Is there future for M?
It may seem that with new advancements in metering technology and subject detection techniques, manual metering will become a thing of the past, but it is not likely to be so because manual mode offers very predictable outcome and it can be used very effectively with electronic viewfinders, which become more and more common.
For example, let’s take a look at a compact camera that has the M mode, such as Canon’s S95 or any similar that does not simulate "correct" exposure on the LCD screen or has a way to turn it off (i.e. if your shot is underexposed, the screen should look dark). Just like with an SLR, you need to set the aperture you want and then pick ISO speed to put your shutter speed into the range suitable for your scene and then spin the exposure wheel to set the shutter speed until the picture on the LCD looks good. You don’t even need to meter! Note that the metering arrow is in the middle of the scale in a well-exposed shot below just by coincidence and it won't always be the case.

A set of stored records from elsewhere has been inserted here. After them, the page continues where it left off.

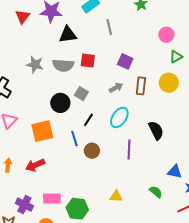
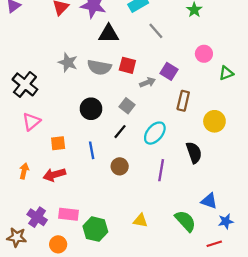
gray line: (109, 27) -> (156, 31), turned -35
pink circle: (166, 35) -> (204, 54), moved
yellow circle: (169, 83) -> (214, 121), moved
gray arrow: (116, 88) -> (147, 82), moved
gray square: (81, 94) -> (127, 106), moved
orange square: (42, 131) -> (58, 143), moved, size x0.6
blue line: (74, 139) -> (92, 150), moved
green semicircle: (156, 192) -> (185, 221), size x1.5

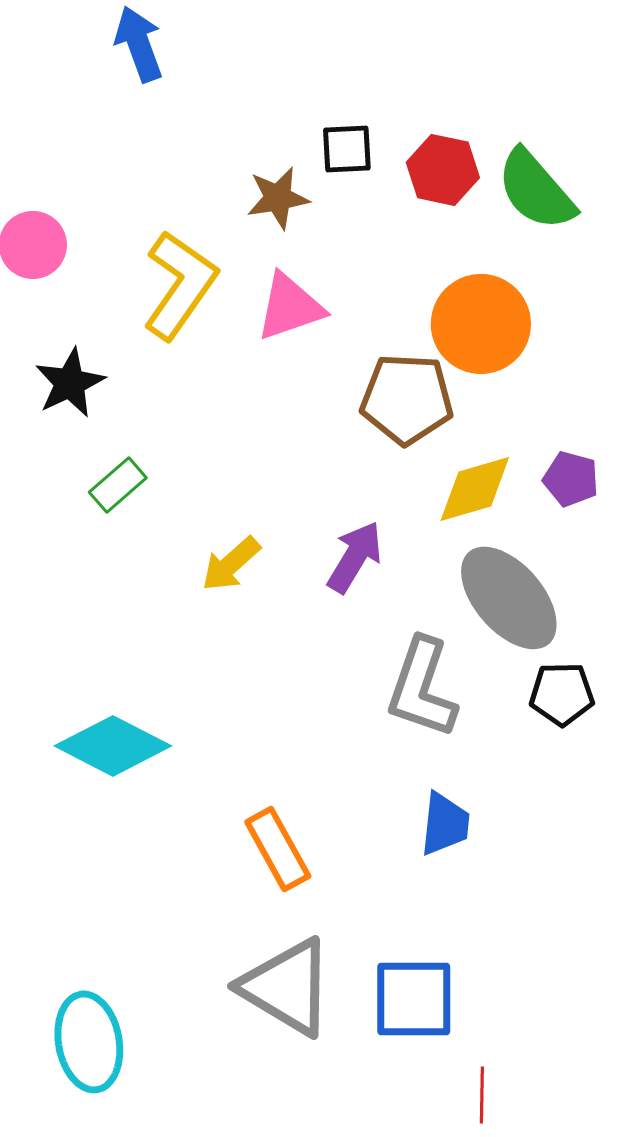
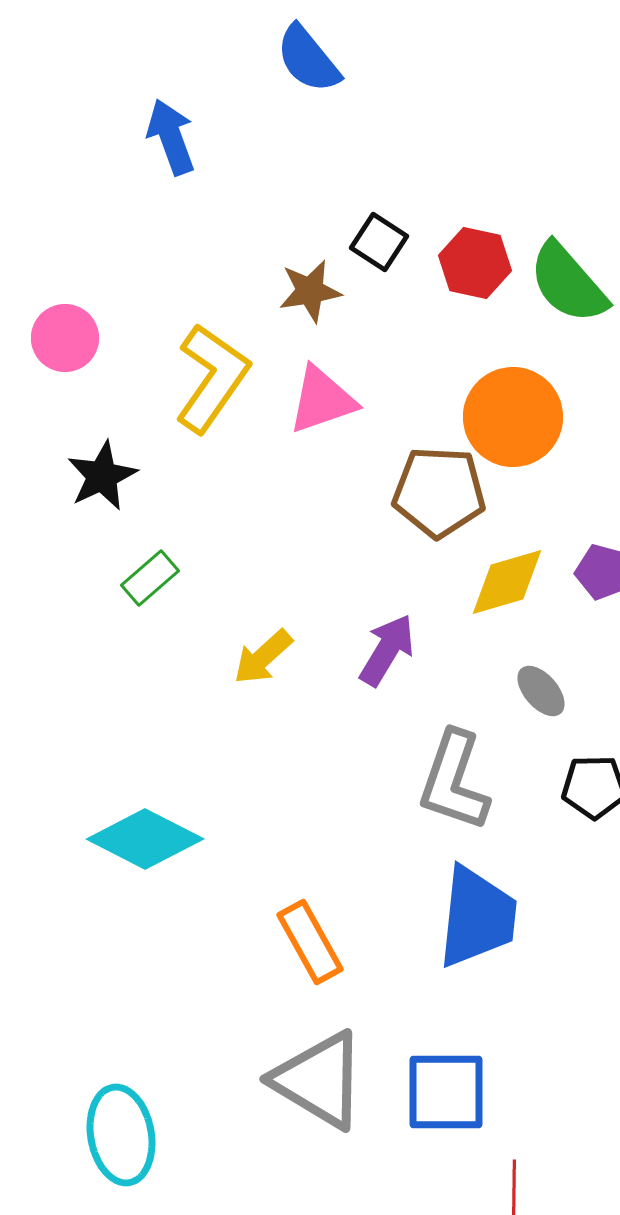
black square: (347, 149) -> (379, 242), turned 36
gray ellipse: (509, 598) -> (541, 691), size x0.5
blue trapezoid: (445, 824) -> (477, 917), size x1.6

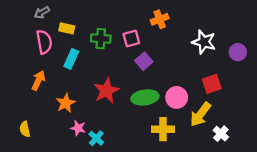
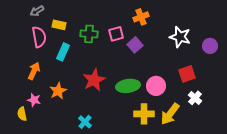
purple square: (144, 61) -> (135, 45), moved
yellow arrow: (200, 114) -> (170, 114), moved
pink star: (78, 128) -> (34, 100), moved
white cross: (221, 134) -> (195, 98), moved

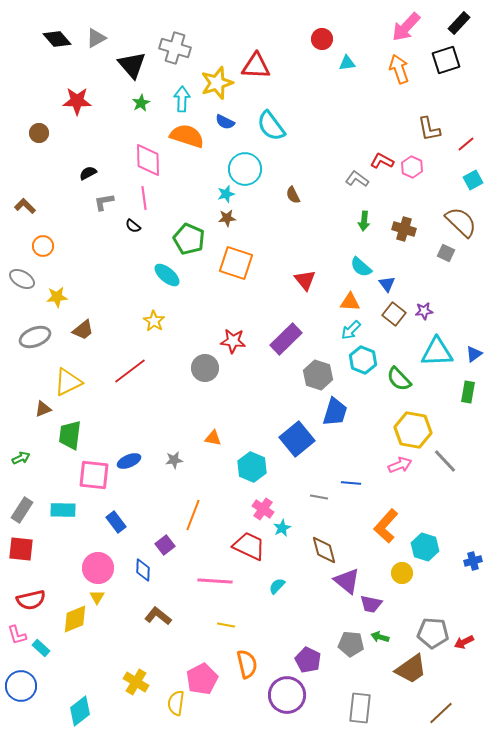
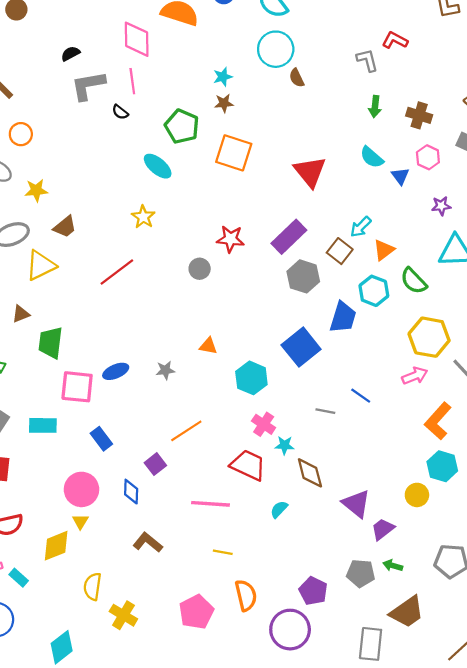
pink hexagon: (412, 167) -> (428, 157), moved
cyan circle: (245, 169) -> (276, 49), moved
gray L-shape: (357, 179) -> (367, 60), turned 40
gray L-shape: (104, 202) -> (88, 86), size x1.6
red triangle: (305, 280) -> (310, 172), size x1.4
orange triangle: (350, 302) -> (384, 250), moved, turned -40
brown square: (394, 314) -> (340, 251), moved
cyan hexagon: (363, 360) -> (374, 291), moved
gray circle: (205, 368) -> (200, 269), size x0.7
gray hexagon: (318, 375) -> (303, 276), moved
yellow triangle: (68, 382) -> (41, 265), moved
blue line: (351, 483) -> (361, 396), turned 30
orange line: (193, 515) -> (186, 431), turned 36
orange L-shape: (386, 526) -> (438, 421), moved
cyan star: (282, 528) -> (285, 445), turned 30
brown diamond: (324, 550) -> (310, 473), moved
purple trapezoid: (371, 604) -> (383, 529), turned 130
brown trapezoid: (411, 669) -> (407, 612), moved
yellow semicircle: (176, 703) -> (93, 587), moved

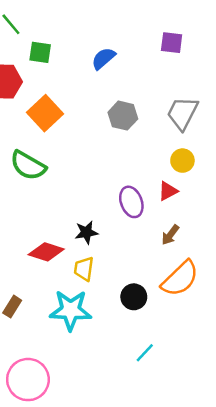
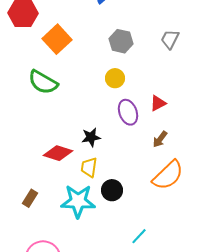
gray trapezoid: (182, 113) -> (170, 39), size x0.7
yellow circle: (182, 161) -> (115, 78), moved
black circle: (134, 297) -> (112, 190), moved

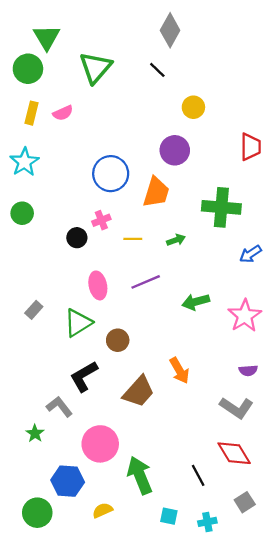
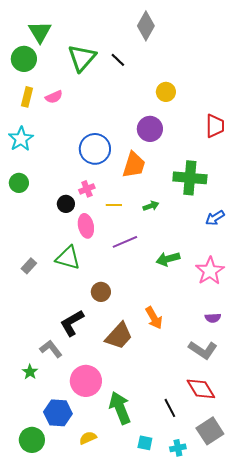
black line: (157, 70) -> (118, 60), moved
pink ellipse: (98, 285) -> (86, 226), moved
green triangle: (78, 323) -> (68, 258), moved, turned 48
gray square: (245, 502) -> (210, 431), size x1.5

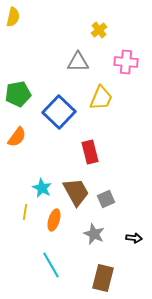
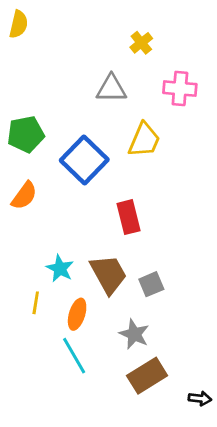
black arrow: (134, 238) -> (200, 398), moved
cyan line: (51, 265) -> (74, 356), moved
brown rectangle: (103, 278) -> (147, 376), moved, turned 44

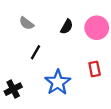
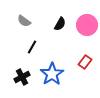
red rectangle: (95, 69) -> (85, 62), turned 48
black cross: (13, 89) -> (22, 77), moved

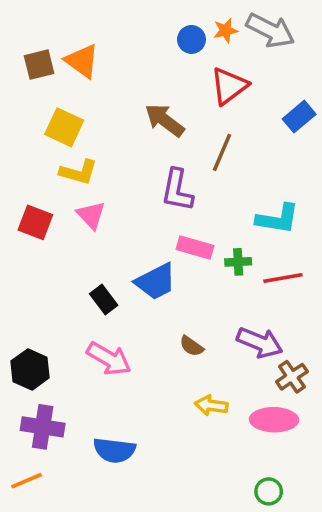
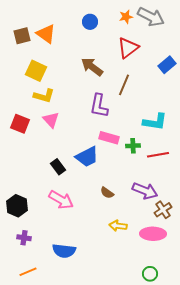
blue circle: (191, 39) -> (90, 22), moved
purple cross: (43, 427) -> (24, 238), size x0.6
orange line: (26, 481) -> (28, 272), moved

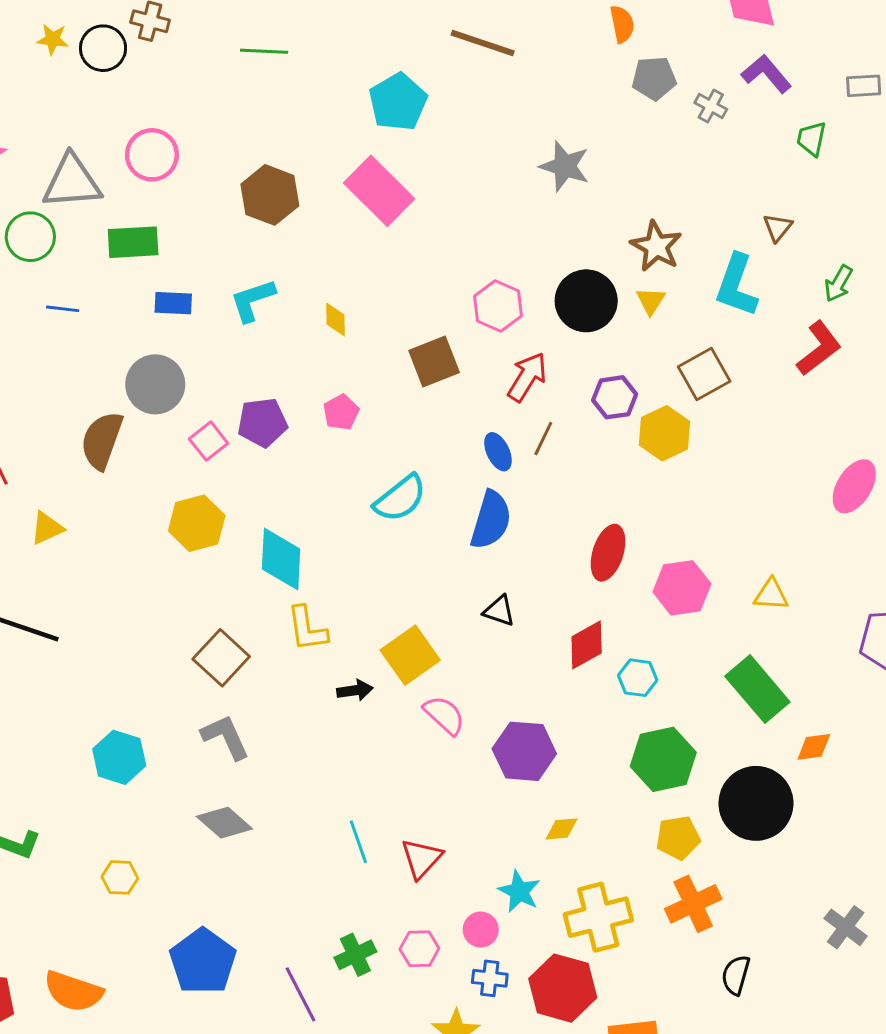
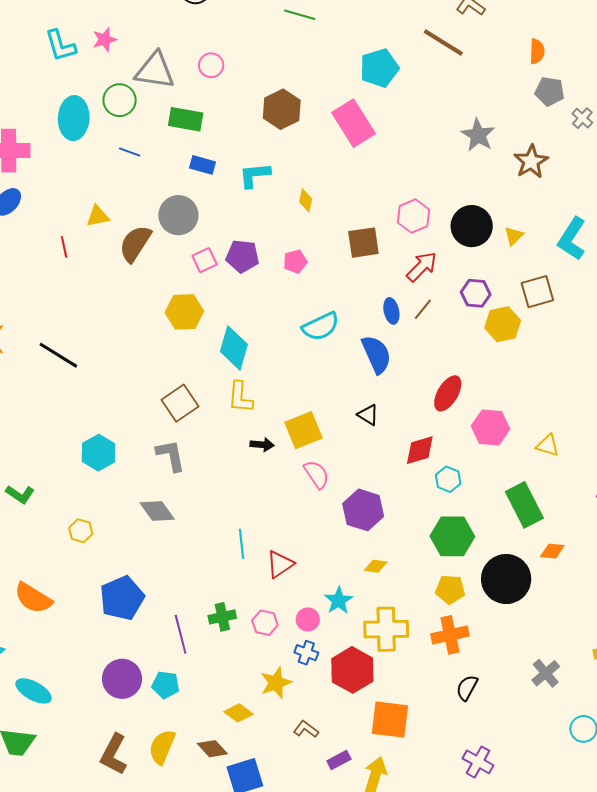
pink circle: (152, 155) -> (211, 65), size x0.7
brown star: (656, 246) -> (531, 162), moved
blue semicircle: (491, 520) -> (376, 354), turned -54
yellow triangle: (47, 528) -> (98, 216), moved

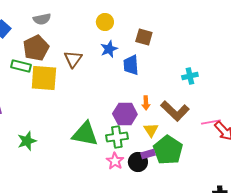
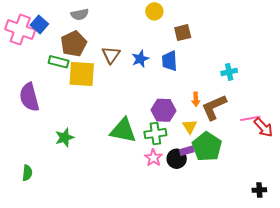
yellow circle: (105, 22) -> (154, 11), moved
brown square: (144, 37) -> (183, 33), turned -30
blue star: (109, 49) -> (140, 59), moved
orange arrow: (146, 103) -> (196, 99), moved
brown L-shape: (175, 111) -> (214, 107), turned 112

Once the exposure is set, you can shoot anything in the same light without having to worry about camera metering off the wrong surface or having to use exposure compensation and if you see the scene become too dark or too light, you just turn the wheel and change the shutter speed to make the scene look good again (or ISO speed to keep the shutter speed within the selected range). It’s that simple - no more worrying about whether the camera picked the right subject, trying to figure out exposure compensation if you want to focus on a black suit, but meter off the white dress, etc.
While it is possible to shoot reliably in manual mode with a good electronic viewfinder, one additional disadvantage of electronic viewfinders is that they consume energy to power the internal LCD screen. Having to keep the electronic viewfinder on for every shot will shorten battery life. This may not matter much for occasional shooters, but those who spend a few hours a day with the camera in their hand will feel the pinch.
Spot metering, on the other hand, may not do just as well - many photographers nowadays seem to choose matrix metering when shooting in manual mode. Consequently, they sometimes have to take a shot or two to figure out the exposure, which works out nicely for relatively static scenes, but will result in wasted time for those scenes that don't last very long. Hopefully, camera manufacturers will keep proven technology alive for those photographers who rely on their skill when taking pictures.
Shooting modes do not define one as a photographer - what's in the shot does. Over the years I saw most beautiful photographs taken by people with compact cameras that offer very limited control over shot parameters and far too often I saw photographs captured with SLRs and rangefinders that made me wonder why their owners spent so much money on something they cannot use. However, some shooting modes are more counterproductive than others and only those who shoot in Av and M can fully appreciate what it takes to capture the photograph that comes out just as it was intended and only those who shoot in M and use spot metering, with enough practice, know what they will have captured even before they press the shutter release button.